Os melhores momentos são justamente aqueles onde o discurso do filme fala por soluções de imagem, por sugestividade que quase se torna nuance: o voo do vampiro que corta para o salto de uma moça dançando, a reza que é repetida em coro pelas criaturas, o figurino de Michael B. Jordan e Hailee Steinfeld quando retornam ao final do filme, a linguagem imprópria e o dialeto, ambos sanitizados (obviamente) nos filmes da Marvel. Gosto da inventividade com o duplo, como os recursos práticos e digitais são submetidos à lógica da cena e não o contrário: não é como se Coogler tentasse apontar pro fato que tem dois MBJs, fazendo com que cada um tenha suficiente individualidade para que suas presenças em cena sejam aceitas não apenas como gimmick, mas como traço inerente ao filme.
Já a balbúrdia, além de confusa e mal iluminada, aponta para quase ambiguidades, que Coogler nunca desenvolve para dizerem qualquer coisa. Pois se os vampiros ecoam a reza, estaria o filme criticando a adoção do cristianismo por parte da cultura negra? Talvez o plano que indique que um dos B. Jordans encontrou o filho morto no céu, no colo de sua companheira (considerada bruxa), remeta a priorização da matriz africana… mas então a única solução do negro é morrer?
À altura da metade do filme, quando o jovem Sammie toca sua música e um portal parece se abrir no espaço tempo, Coogler assume um anacronismo temporário, que joga o filme em uma fotografia de David LaChapelle. É uma decisão ousada, tirando o filme do neo-classicismo, que deixa de ser sobre fatos e acontecimentos e então se torna sobre sensações (a câmera lenta). O que ocorre, porém, com Coogler e com diretores muito mais experientes, é uma falta de visão e de perspectiva justamente em um filme sobre elas. Pois é impossível filmar uma época, e entrar nessa época, com os signos visuais da contemporaneidade, e Coogler é incapaz de apagar a máquina (são muitos planos, muitos contraplanos, muitos cortes e movimentos plásticos, muita evidência do peso de um set milionário).

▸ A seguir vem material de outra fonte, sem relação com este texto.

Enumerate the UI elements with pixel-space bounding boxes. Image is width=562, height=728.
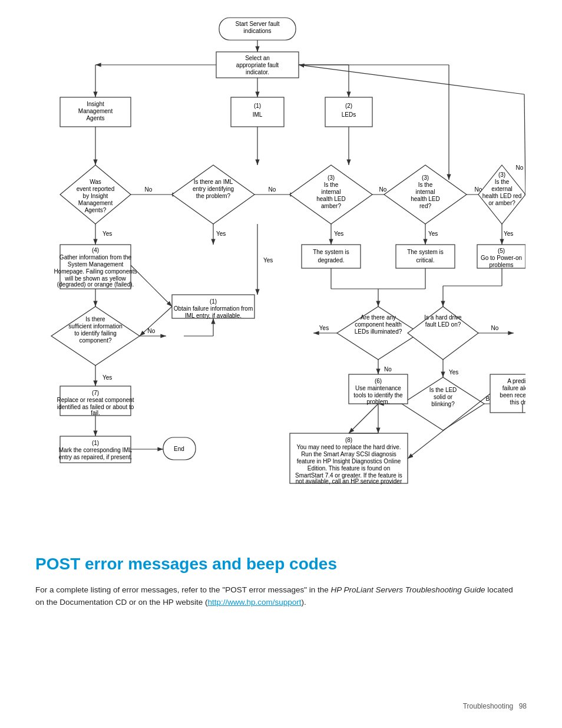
- svg-text:System Management: System Management: [68, 261, 124, 268]
- svg-text:Yes: Yes: [334, 230, 343, 237]
- svg-text:(3): (3): [422, 174, 429, 181]
- svg-text:Yes: Yes: [449, 369, 458, 375]
- svg-text:entry identifying: entry identifying: [193, 186, 234, 192]
- page-number: 98: [519, 702, 527, 710]
- svg-text:(1): (1): [92, 440, 99, 446]
- svg-line-100: [131, 265, 172, 307]
- svg-text:health LED: health LED: [411, 196, 439, 202]
- svg-text:Agents: Agents: [86, 115, 104, 121]
- svg-text:Agents?: Agents?: [85, 207, 107, 213]
- svg-text:LEDs illuminated?: LEDs illuminated?: [355, 328, 402, 335]
- svg-text:Is the LED: Is the LED: [429, 387, 457, 393]
- page-container: text { font-family: Arial, Helvetica, sa…: [0, 0, 562, 728]
- svg-text:component health: component health: [355, 321, 402, 328]
- svg-rect-59: [481, 171, 482, 172]
- svg-text:Yes: Yes: [216, 230, 226, 237]
- svg-text:No: No: [516, 164, 524, 171]
- svg-text:indicator.: indicator.: [246, 69, 269, 75]
- svg-text:health LED red: health LED red: [482, 193, 522, 199]
- svg-text:Yes: Yes: [319, 325, 329, 331]
- svg-line-180: [524, 94, 525, 195]
- svg-text:fail.: fail.: [91, 410, 100, 416]
- svg-rect-88: [396, 245, 455, 268]
- svg-text:(3): (3): [498, 172, 505, 178]
- post-book-title: HP ProLiant Servers Troubleshooting Guid…: [331, 585, 485, 594]
- svg-line-181: [299, 65, 524, 94]
- svg-text:Select an: Select an: [245, 55, 270, 61]
- svg-text:degraded.: degraded.: [318, 257, 344, 263]
- svg-text:No: No: [379, 186, 387, 193]
- svg-text:Yes: Yes: [103, 230, 112, 237]
- svg-text:No: No: [145, 186, 153, 193]
- svg-line-145: [349, 404, 378, 433]
- svg-text:(2): (2): [345, 103, 352, 109]
- svg-text:Is a hard drive: Is a hard drive: [424, 314, 462, 321]
- svg-text:Gather information from the: Gather information from the: [59, 254, 132, 261]
- svg-text:(7): (7): [92, 390, 99, 396]
- svg-text:tools to identify the: tools to identify the: [353, 392, 403, 398]
- svg-text:internal: internal: [322, 189, 341, 195]
- svg-text:(3): (3): [328, 174, 335, 181]
- svg-text:Go to Power-on: Go to Power-on: [481, 255, 522, 261]
- svg-line-158: [140, 307, 172, 336]
- svg-text:not available, call an HP serv: not available, call an HP service provid…: [296, 478, 402, 485]
- svg-text:Yes: Yes: [103, 374, 112, 381]
- post-body: For a complete listing of error messages…: [35, 584, 518, 609]
- svg-text:this drive.: this drive.: [510, 399, 525, 406]
- svg-text:event reported: event reported: [77, 186, 115, 192]
- flowchart-svg: text { font-family: Arial, Helvetica, sa…: [35, 12, 527, 531]
- svg-text:No: No: [148, 328, 156, 334]
- svg-text:Mark the corresponding IML: Mark the corresponding IML: [59, 447, 133, 453]
- svg-text:component?: component?: [79, 337, 111, 344]
- svg-text:End: End: [174, 446, 184, 452]
- svg-text:IML: IML: [253, 111, 263, 118]
- svg-text:Edition. This feature is found: Edition. This feature is found on: [308, 465, 390, 472]
- svg-text:solid or: solid or: [434, 394, 453, 400]
- post-section: POST error messages and beep codes For a…: [35, 548, 527, 609]
- svg-text:LEDs: LEDs: [342, 111, 356, 118]
- svg-text:Is the: Is the: [418, 182, 433, 188]
- flowchart-diagram: text { font-family: Arial, Helvetica, sa…: [37, 12, 525, 531]
- svg-text:IML entry, if available.: IML entry, if available.: [185, 312, 242, 319]
- svg-text:external: external: [491, 186, 513, 192]
- svg-text:been received for: been received for: [500, 392, 525, 398]
- svg-text:Use maintenance: Use maintenance: [355, 385, 401, 391]
- svg-text:No: No: [384, 366, 392, 373]
- svg-text:problems: problems: [489, 262, 513, 268]
- svg-text:(1): (1): [254, 103, 261, 109]
- svg-text:failure alert has: failure alert has: [503, 385, 525, 391]
- svg-text:Start Server fault: Start Server fault: [235, 21, 279, 27]
- svg-text:A predictive: A predictive: [507, 378, 525, 384]
- svg-text:health LED: health LED: [316, 196, 345, 202]
- svg-text:(6): (6): [375, 378, 382, 384]
- footer-section-label: Troubleshooting: [463, 702, 514, 710]
- post-title: POST error messages and beep codes: [35, 554, 527, 574]
- svg-text:or amber?: or amber?: [488, 200, 515, 206]
- svg-text:Management: Management: [78, 200, 113, 206]
- svg-text:Obtain failure information fro: Obtain failure information from: [174, 305, 253, 312]
- svg-text:indications: indications: [243, 28, 271, 34]
- svg-text:appropriate fault: appropriate fault: [236, 62, 279, 68]
- post-body-prefix: For a complete listing of error messages…: [35, 585, 331, 594]
- svg-text:Is there: Is there: [85, 316, 105, 322]
- svg-text:internal: internal: [416, 189, 435, 195]
- svg-text:the problem?: the problem?: [196, 193, 231, 199]
- svg-text:(8): (8): [345, 437, 352, 443]
- svg-rect-85: [302, 245, 361, 268]
- svg-text:Is the: Is the: [324, 182, 339, 188]
- svg-text:red?: red?: [419, 203, 431, 209]
- svg-text:blinking?: blinking?: [431, 401, 455, 407]
- svg-text:Yes: Yes: [504, 230, 513, 237]
- svg-text:entry as repaired, if present.: entry as repaired, if present.: [59, 454, 133, 460]
- svg-text:(4): (4): [92, 247, 99, 253]
- flowchart-area: text { font-family: Arial, Helvetica, sa…: [35, 12, 527, 531]
- svg-text:(5): (5): [498, 248, 505, 254]
- svg-text:No: No: [269, 186, 276, 193]
- svg-text:amber?: amber?: [321, 203, 341, 209]
- svg-text:Replace or reseat component: Replace or reseat component: [57, 397, 134, 403]
- svg-text:Are there any: Are there any: [361, 314, 396, 321]
- svg-text:(1): (1): [210, 298, 217, 305]
- svg-text:No: No: [491, 325, 499, 331]
- page-footer: Troubleshooting 98: [463, 702, 527, 710]
- post-link[interactable]: http://www.hp.com/support: [207, 598, 301, 607]
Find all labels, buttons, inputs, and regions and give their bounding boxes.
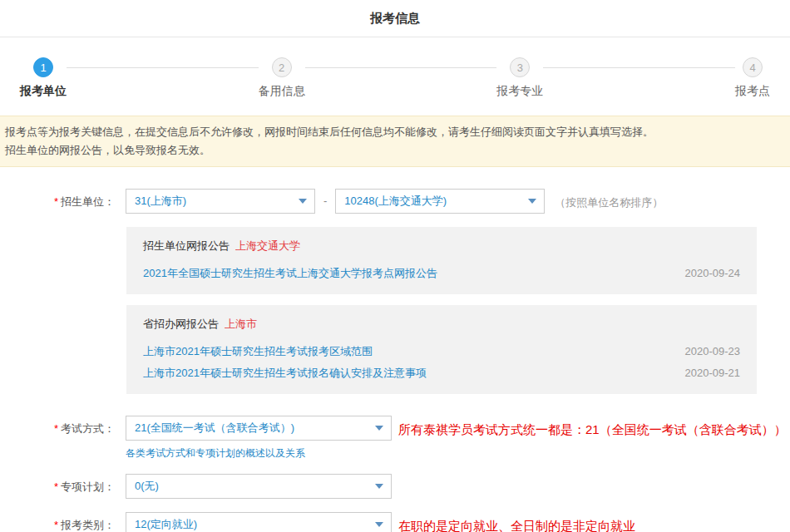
category-label: *报考类别： [0, 512, 115, 532]
required-asterisk: * [54, 195, 58, 208]
notice-link-row: 上海市2021年硕士研究生招生考试报名确认安排及注意事项 2020-09-21 [143, 366, 740, 381]
exam-method-select[interactable]: 21(全国统一考试（含联合考试）) [126, 416, 392, 441]
step-2-label: 备用信息 [259, 84, 305, 99]
province-notice-link-2[interactable]: 上海市2021年硕士研究生招生考试报名确认安排及注意事项 [143, 366, 427, 381]
step-3-indicator: 3 [510, 57, 530, 77]
province-select-value: 31(上海市) [135, 194, 186, 209]
field-row-special-plan: *专项计划： 0(无) [0, 474, 790, 499]
dropdown-caret-icon [299, 199, 307, 204]
step-2-indicator: 2 [272, 57, 292, 77]
school-select-value: 10248(上海交通大学) [344, 194, 447, 209]
field-row-admission-unit: *招生单位： 31(上海市) - 10248(上海交通大学) （按照单位名称排序… [0, 189, 790, 214]
special-plan-select[interactable]: 0(无) [126, 474, 392, 499]
step-3-label: 报考专业 [496, 84, 543, 99]
category-select[interactable]: 12(定向就业) [126, 512, 392, 532]
wizard-stepper: 1 报考单位 2 备用信息 3 报考专业 4 报考点 [0, 37, 790, 111]
dropdown-caret-icon [375, 522, 383, 527]
exam-method-label: *考试方式： [0, 416, 115, 461]
step-4-label: 报考点 [735, 84, 770, 99]
field-row-category: *报考类别： 12(定向就业) 在职的是定向就业、全日制的是非定向就业 硕士生录… [0, 512, 790, 532]
category-select-value: 12(定向就业) [135, 517, 197, 532]
step-connector [543, 67, 735, 68]
step-connector [67, 67, 259, 68]
warning-banner: 报考点等为报考关键信息，在提交信息后不允许修改，网报时间结束后任何信息均不能修改… [0, 116, 790, 167]
step-1-indicator: 1 [33, 57, 53, 77]
unit-separator: - [323, 189, 327, 207]
exam-method-annotation: 所有泰祺学员考试方式统一都是：21（全国统一考试（含联合考试）） [398, 416, 787, 439]
province-notice-title: 省招办网报公告 [143, 318, 219, 330]
notice-link-row: 上海市2021年硕士研究生招生考试报考区域范围 2020-09-23 [143, 344, 740, 359]
notice-date: 2020-09-23 [685, 345, 741, 357]
registration-form: *招生单位： 31(上海市) - 10248(上海交通大学) （按照单位名称排序… [0, 167, 790, 532]
unit-notice-title: 招生单位网报公告 [143, 239, 230, 252]
admission-unit-label: *招生单位： [0, 189, 115, 214]
required-asterisk: * [54, 480, 58, 493]
special-plan-label: *专项计划： [0, 474, 115, 499]
step-1-label: 报考单位 [20, 84, 67, 99]
dropdown-caret-icon [528, 199, 536, 204]
special-plan-select-value: 0(无) [135, 479, 159, 494]
province-notice-box: 省招办网报公告上海市 上海市2021年硕士研究生招生考试报考区域范围 2020-… [126, 305, 757, 394]
dropdown-caret-icon [375, 484, 383, 489]
dropdown-caret-icon [375, 426, 383, 431]
required-asterisk: * [54, 422, 58, 435]
required-asterisk: * [54, 519, 58, 531]
province-select[interactable]: 31(上海市) [126, 189, 315, 214]
exam-method-help-link[interactable]: 各类考试方式和专项计划的概述以及关系 [126, 446, 305, 461]
sort-order-hint: （按照单位名称排序） [555, 189, 663, 210]
unit-notice-highlight: 上海交通大学 [235, 239, 300, 252]
step-report-point: 4 报考点 [735, 57, 770, 99]
notice-link-row: 2021年全国硕士研究生招生考试上海交通大学报考点网报公告 2020-09-24 [143, 266, 740, 281]
unit-notice-link[interactable]: 2021年全国硕士研究生招生考试上海交通大学报考点网报公告 [143, 266, 437, 281]
province-notice-link-1[interactable]: 上海市2021年硕士研究生招生考试报考区域范围 [143, 344, 373, 359]
page-header: 报考信息 [0, 0, 790, 37]
exam-method-select-value: 21(全国统一考试（含联合考试）) [135, 421, 294, 436]
province-notice-highlight: 上海市 [225, 318, 257, 330]
step-backup-info: 2 备用信息 [259, 57, 305, 99]
category-annotation: 在职的是定向就业、全日制的是非定向就业 [398, 512, 635, 532]
step-connector [305, 67, 497, 68]
step-4-indicator: 4 [743, 57, 763, 77]
warning-line-1: 报考点等为报考关键信息，在提交信息后不允许修改，网报时间结束后任何信息均不能修改… [5, 123, 785, 141]
step-report-major: 3 报考专业 [496, 57, 543, 99]
page-title: 报考信息 [370, 11, 420, 27]
notice-date: 2020-09-21 [685, 367, 741, 379]
school-select[interactable]: 10248(上海交通大学) [335, 189, 545, 214]
step-report-unit: 1 报考单位 [20, 57, 67, 99]
warning-line-2: 招生单位的网报公告，以免导致报名无效。 [5, 141, 785, 160]
field-row-exam-method: *考试方式： 21(全国统一考试（含联合考试）) 所有泰祺学员考试方式统一都是：… [0, 416, 790, 461]
notice-date: 2020-09-24 [685, 267, 741, 279]
unit-notice-box: 招生单位网报公告上海交通大学 2021年全国硕士研究生招生考试上海交通大学报考点… [126, 227, 757, 294]
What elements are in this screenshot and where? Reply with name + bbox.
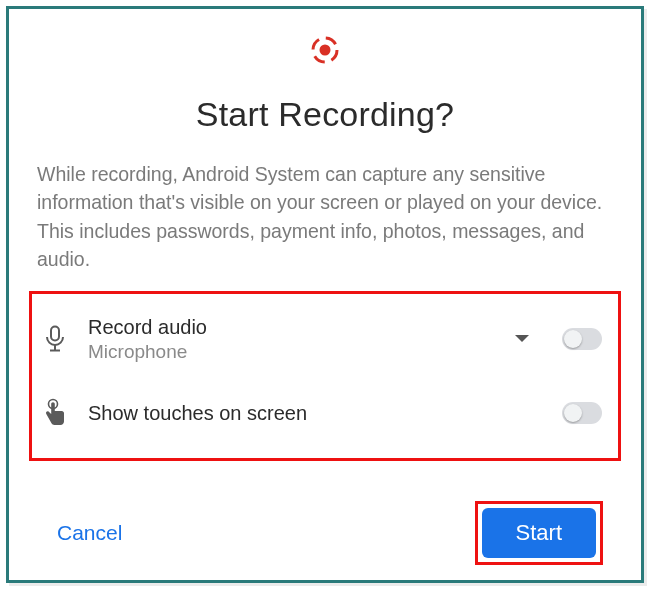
record-audio-text: Record audio Microphone — [88, 314, 496, 365]
dialog-title: Start Recording? — [37, 95, 613, 134]
chevron-down-icon[interactable] — [514, 330, 530, 348]
record-icon-wrap — [37, 35, 613, 69]
show-touches-toggle[interactable] — [562, 402, 602, 424]
dialog-frame: Start Recording? While recording, Androi… — [6, 6, 644, 583]
svg-rect-2 — [51, 327, 59, 341]
cancel-button[interactable]: Cancel — [47, 515, 132, 551]
record-audio-row[interactable]: Record audio Microphone — [40, 302, 602, 376]
show-touches-text: Show touches on screen — [88, 400, 544, 426]
record-icon — [310, 35, 340, 69]
start-button[interactable]: Start — [482, 508, 596, 558]
options-highlight-box: Record audio Microphone Show touches on … — [29, 291, 621, 461]
touch-icon — [40, 398, 70, 428]
svg-point-1 — [320, 45, 331, 56]
record-audio-label: Record audio — [88, 314, 496, 340]
start-highlight-box: Start — [475, 501, 603, 565]
microphone-icon — [40, 325, 70, 353]
record-audio-subtitle: Microphone — [88, 340, 496, 365]
record-audio-toggle[interactable] — [562, 328, 602, 350]
dialog-actions: Cancel Start — [37, 501, 613, 565]
show-touches-row[interactable]: Show touches on screen — [40, 376, 602, 450]
dialog-description: While recording, Android System can capt… — [37, 160, 613, 273]
show-touches-label: Show touches on screen — [88, 400, 544, 426]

Ao menos Pecadores comenta sobre essa máquina, sobre a impossibilidade de se fazer filme apenas com dinheiro preto, sobre se fazer um filme negro sem a influência branca (a sequência tarantinesca torna isso evidente). Pecadores, afinal, custou 90 milhões de dólares, e seu diretor, que saiu para a cidade grande há mais de dez anos, dá sinais claros de síndrome de repatriação.